『逆行する観客』―― 映画『TENET』を鑑賞した日。
今日の現実は、昨日より少しだけ逆方向に進んでいる気がした。
映画館で『TENET』という映画を観た。タイムマシンのない時間旅行。時間を遡る弾丸、時間を遡る車、時間を遡る人間。なるほど、時間はいつも僕らの前後に転がっているだけで、時計の針が進んでいるというのは、単なる共同幻想だったのかもしれない。
映画の中では、未来からの信号が現在に逆流し、過去を支配していた。現実だって似たようなものだ。未来の退屈が、過去を塗り替えていく。「楽しかった思い出」なんてものも、実は未来の期待に合わせて、いちいち書き換えられているのだろう。
そう考えると、記憶というものの扱いは随分と便利だ。人間が体験するのは一方通行の時間だが、思い出すときにはいつだって逆再生が可能だ。しかも、編集も自由自在。削除も上書き保存も、クリックひとつだ。
記憶は人間に許された唯一の逆行エンジンらしい。映画館を出たあと、道に落ちていたガムの包み紙を見て、少し考えた。拾って、包み直せば、ガムは再び未使用品になる。過去を修復するとは、結局そういうことなのかもしれない。
時間を逆に歩ける世界なら、終わりから始まりへ向かって生きる人間も、案外いるのだろう。いや、すでにこの世界にも、そういう人間はまぎれているのかもしれない。きっと彼らは、生まれたばかりの老人として、いつか赤ん坊の姿でこの世を去るのだろう。
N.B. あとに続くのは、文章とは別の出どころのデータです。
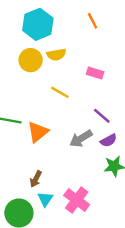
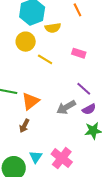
yellow semicircle: (56, 55) -> (53, 28), moved
yellow line: (60, 92) -> (45, 59), moved
brown arrow: (36, 179) -> (24, 126), moved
考えれば考えるほど、世界は編集ミスだらけの映画のようだ。観客席に座っている僕らが、スクリーンを眺めているつもりで、いつの間にか逆側から眺められている。誰に? 未来の僕自身に。
煙草に火をつける。火はマッチの先端から逆流して、木片の中に戻っていった。少しだけ、映画の影響を受けすぎているらしい。まあいい。人間の現実感なんてものは、もともと後付けのものだ。さっさと寝てしまえば、明日の自分が編集しなおしてくれるだろう。今夜の出来事も。
それにしても、映画というものは便利だ。
現実の不自然さに慣れるための予行練習ともなるのだから。